A microfluidics-based method for isolation and visualization of cells based on receptor-ligand interactions

• Published in: PloS one Vol. 17; no. 10; p. e0274601
• Main Authors: Dao, Long, Zhao, Qingnan, Hu, Jiemiao, Xia, Xueqing, Yang, Qing, Li, Shulin
• Format: Journal Article
• Language: English
• Published: United States Public Library of Science 06.10.2022; Public Library of Science (PLoS)

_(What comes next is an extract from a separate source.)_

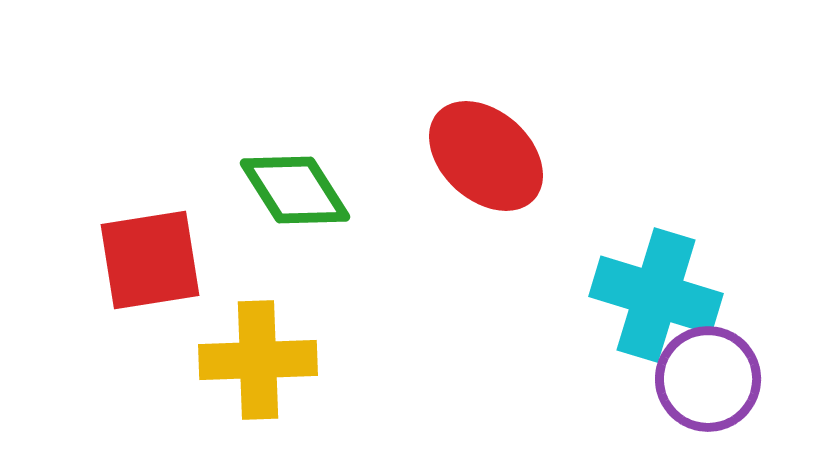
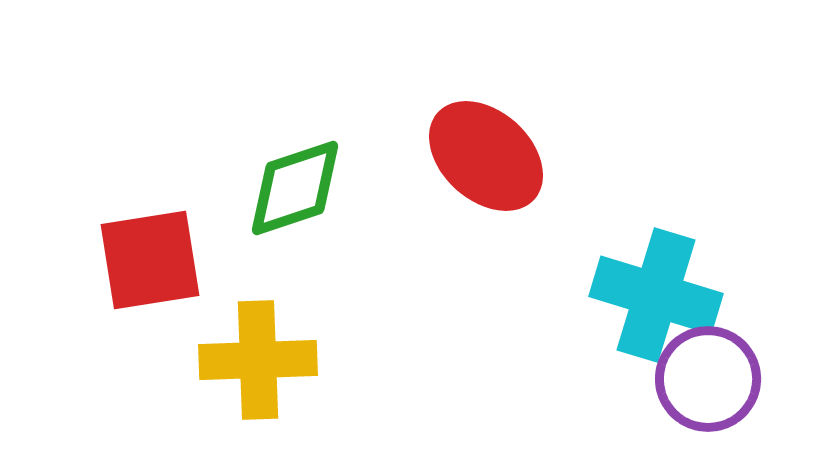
green diamond: moved 2 px up; rotated 76 degrees counterclockwise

• Subjects: Analysis; Antibodies; Antigens; Automation; Avidin; Binding; Biology and Life Sciences; Biotin; Biotin - metabolism; Calorimetry; Engineering and Technology; Flow rates; Gene expression; Interleukin 12; Lab Protocol; Ligands; Low flow; Lymphocytes; Lymphocytes T; Medicine and Health Sciences; Methods; Microfluidics; Protein expression; Protein-protein interactions; Proteins; Receptors; Research and Analysis Methods; Surface plasmon resonance; Titration; Titration calorimetry; Vimentin; Visualization; United States
• ISSN: 1932-6203; 1932-6203
• DOI: 10.1371/journal.pone.0274601

Receptor-ligand binding has been analyzed at the protein level using isothermal titration calorimetry and surface plasmon resonance and at the cellular level using interaction-associated downstream gene induction/suppression. However, no currently available technique can characterize this interaction directly through visualization. In addition, all available assays require a large pool of cells; no assay capable of analyzing receptor-ligand interactions at the single-cell level is publicly available. Here, we describe a new microfluidic chip–based technique for analyzing and visualizing these interactions at the single-cell level. First, a protein is immobilized on a glass slide and a low-flow-rate pump is used to isolate cells that express receptors that bind to the immobilized ligand. Specifically, we demonstrate the efficacy of this technique by immobilizing biotin-conjugated FGL2 on an avidin-coated slide chip and passing a mixture of GFP-labeled wild-type T cells and RFP-labeled FcγRIIB-knockout T cells through the chip. Using automated scanning and counting, we found a large number of GFP+ T cells with binding activity but significantly fewer RFP+ FcγRIIB-knockout T cells. We further isolated T cells expressing a membrane-anchored, tumor-targeted IL-12 based on the receptor’s affinity to vimentin to confirm the versatility of our technique. This protocol allows researchers to isolate receptor-expressing cells in about 4 hours for further downstream processing.